II – A admissibilidade de um recurso de revista de acórdão da Relação que apreciou decisão interlocutória que recaiu unicamente sobre a relação processual (não admissão de documentos em sede de recurso de apelação) será subsumível ao art. 671º/2/a/b, do CPCivil, isto é, nos casos em que o recurso é sempre admissível (acórdãos da Relação que, incidindo sobre decisões interlocutórias, se integrem nas previsões contempladas no art. 629º/2/a/b/c, do CPCivil), e quando o acórdão da Relação se encontre em contradição com outro, já transitado em julgado, proferido pelo Supremo Tribunal de Justiça, no domínio da mesma legislação e sobre a mesma questão fundamental de direito, sem que a divergência jurisprudencial se encontre resolvida por acórdão uniformizador de jurisprudência.
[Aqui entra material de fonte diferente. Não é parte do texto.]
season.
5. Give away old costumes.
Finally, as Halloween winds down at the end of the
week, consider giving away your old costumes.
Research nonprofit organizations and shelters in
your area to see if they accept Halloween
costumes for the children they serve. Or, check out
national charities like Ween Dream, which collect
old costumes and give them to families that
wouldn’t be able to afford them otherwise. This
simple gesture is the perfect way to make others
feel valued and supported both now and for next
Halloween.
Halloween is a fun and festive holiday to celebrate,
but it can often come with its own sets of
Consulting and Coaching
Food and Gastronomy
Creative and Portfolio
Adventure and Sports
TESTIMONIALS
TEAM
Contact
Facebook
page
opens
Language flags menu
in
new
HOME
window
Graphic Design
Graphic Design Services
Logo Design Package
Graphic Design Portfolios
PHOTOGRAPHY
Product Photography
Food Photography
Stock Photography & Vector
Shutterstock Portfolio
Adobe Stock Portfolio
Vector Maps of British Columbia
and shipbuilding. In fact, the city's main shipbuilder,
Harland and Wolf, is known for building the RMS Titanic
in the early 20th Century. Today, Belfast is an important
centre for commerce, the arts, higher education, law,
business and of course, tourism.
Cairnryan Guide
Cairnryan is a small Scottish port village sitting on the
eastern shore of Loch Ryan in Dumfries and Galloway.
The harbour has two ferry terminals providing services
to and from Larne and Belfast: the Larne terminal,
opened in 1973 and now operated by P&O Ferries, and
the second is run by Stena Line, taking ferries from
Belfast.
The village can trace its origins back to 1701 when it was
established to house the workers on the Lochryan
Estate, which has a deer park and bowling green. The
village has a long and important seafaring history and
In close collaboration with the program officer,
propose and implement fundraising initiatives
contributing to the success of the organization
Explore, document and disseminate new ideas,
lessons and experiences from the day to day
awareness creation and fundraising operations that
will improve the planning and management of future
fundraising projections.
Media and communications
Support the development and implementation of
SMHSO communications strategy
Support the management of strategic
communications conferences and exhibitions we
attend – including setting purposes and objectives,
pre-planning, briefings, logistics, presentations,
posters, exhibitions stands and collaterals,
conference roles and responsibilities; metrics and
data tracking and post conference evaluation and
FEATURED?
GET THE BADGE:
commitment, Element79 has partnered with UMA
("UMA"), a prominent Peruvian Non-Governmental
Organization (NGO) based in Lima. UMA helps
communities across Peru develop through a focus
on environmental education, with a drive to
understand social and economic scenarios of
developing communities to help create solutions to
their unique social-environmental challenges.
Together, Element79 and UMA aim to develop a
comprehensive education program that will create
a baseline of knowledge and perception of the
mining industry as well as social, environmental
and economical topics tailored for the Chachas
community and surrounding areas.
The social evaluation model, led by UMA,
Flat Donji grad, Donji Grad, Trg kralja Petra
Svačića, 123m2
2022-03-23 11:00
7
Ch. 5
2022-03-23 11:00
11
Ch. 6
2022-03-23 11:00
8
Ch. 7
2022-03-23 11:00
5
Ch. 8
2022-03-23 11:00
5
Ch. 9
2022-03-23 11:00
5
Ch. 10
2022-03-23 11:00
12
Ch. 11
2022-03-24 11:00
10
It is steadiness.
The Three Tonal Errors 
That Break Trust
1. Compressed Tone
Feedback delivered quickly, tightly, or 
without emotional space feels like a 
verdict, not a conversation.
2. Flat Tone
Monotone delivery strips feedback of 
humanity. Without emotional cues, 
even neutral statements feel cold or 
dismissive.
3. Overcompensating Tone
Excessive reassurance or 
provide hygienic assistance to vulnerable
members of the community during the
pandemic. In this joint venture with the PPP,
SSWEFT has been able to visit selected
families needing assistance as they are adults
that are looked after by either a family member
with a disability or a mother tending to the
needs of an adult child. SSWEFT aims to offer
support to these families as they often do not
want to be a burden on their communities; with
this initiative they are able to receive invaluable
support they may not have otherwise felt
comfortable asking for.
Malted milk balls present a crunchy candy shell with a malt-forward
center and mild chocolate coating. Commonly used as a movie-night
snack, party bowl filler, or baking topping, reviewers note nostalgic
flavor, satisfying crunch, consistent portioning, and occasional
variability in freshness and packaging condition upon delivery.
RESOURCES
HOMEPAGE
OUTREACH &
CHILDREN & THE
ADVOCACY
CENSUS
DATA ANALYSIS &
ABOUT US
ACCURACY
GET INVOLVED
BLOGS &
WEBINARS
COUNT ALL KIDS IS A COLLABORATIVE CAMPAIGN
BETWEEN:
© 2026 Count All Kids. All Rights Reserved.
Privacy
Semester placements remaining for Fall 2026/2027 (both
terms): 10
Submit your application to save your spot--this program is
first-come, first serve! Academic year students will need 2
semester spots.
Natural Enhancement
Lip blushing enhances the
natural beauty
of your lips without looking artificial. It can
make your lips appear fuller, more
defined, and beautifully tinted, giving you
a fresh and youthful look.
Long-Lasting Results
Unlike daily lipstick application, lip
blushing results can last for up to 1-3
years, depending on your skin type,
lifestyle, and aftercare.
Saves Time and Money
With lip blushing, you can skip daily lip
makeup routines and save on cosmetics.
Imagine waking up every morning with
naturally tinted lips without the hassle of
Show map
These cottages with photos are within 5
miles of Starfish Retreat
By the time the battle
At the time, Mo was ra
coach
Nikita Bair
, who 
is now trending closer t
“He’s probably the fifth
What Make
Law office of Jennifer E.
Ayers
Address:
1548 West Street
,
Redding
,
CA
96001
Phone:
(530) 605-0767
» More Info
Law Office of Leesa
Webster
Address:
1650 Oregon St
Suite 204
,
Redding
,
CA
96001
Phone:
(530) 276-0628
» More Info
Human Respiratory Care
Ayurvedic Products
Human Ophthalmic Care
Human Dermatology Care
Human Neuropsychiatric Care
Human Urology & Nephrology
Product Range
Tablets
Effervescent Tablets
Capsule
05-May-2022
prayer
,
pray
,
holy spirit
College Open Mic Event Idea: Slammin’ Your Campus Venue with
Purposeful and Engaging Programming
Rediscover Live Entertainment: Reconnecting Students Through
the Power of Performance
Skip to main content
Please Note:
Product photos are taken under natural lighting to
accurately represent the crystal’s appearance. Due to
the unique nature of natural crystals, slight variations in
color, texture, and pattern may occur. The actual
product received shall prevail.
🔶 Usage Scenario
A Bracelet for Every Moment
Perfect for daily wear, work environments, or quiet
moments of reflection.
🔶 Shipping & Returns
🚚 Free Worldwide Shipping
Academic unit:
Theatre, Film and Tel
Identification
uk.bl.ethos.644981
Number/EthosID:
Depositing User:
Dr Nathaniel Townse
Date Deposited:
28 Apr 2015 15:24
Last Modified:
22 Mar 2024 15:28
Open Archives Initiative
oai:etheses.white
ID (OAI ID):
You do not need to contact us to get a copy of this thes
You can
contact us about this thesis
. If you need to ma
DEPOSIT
III – A oposição de acórdãos pressupõe que a decisão e fundamentos do acórdão-recorrido se encontrem em contradição com outro relativamente às correspondentes identidades e, que essa disparidade se situe dentro do mesmo campo normativo.
IV – A contradição deve ser frontal, e não implícita, não bastando que se tenha abordado o mesmo instituto, pressupondo que a subsunção jurídica realizada em quaisquer das decisões tenha operado sobre o mesmo núcleo factual, ou factualidade como tal considerada, sem ser atribuída relevância a elementos de natureza acessória, e assim ser idêntica a ratio decidendi.
V – A doutrina e a jurisprudência têm procurado densificar o princípio do processo equitativo através de outros princípios: (1) direito à igualdade de armas ou direito à igualdade de posições no processo, com proibição de todas as discriminações ou diferenças de tratamento arbitrárias; (2) o direito de defesa e o direito ao contraditório; (3) direito a prazos razoáveis de ação ou de recurso, proibindo-se prazos de caducidade exíguos do direito de ação ou de recurso.
VI – O Tribunal Constitucional tem sustentado que o princípio da confiança, ínsito na ideia de Estado de Direito democrático (art. 2º da CRPortuguesa) implica um mínimo de certeza nos direitos das pessoas e nas expectativas que lhe são juridicamente criadas, censurando as afetações inadmissíveis, arbitrárias ou excessivamente onerosas, com as quais não se poderia moral e razoavelmente contar.
VII – A jurisprudência constitucional tem expressado o entendimento de que, em matéria cível, o direito de acesso aos tribunais constitucionalmente consagrado não integra forçosamente o direito ao recurso ou ao chamado duplo grau de jurisdição.
VIII – A Constituição da República Portuguesa não comtempla a garantia (genérica) do duplo grau de jurisdição ou sequer a existência de recursos, salvo no âmbito do processo penal (art. 32º/1).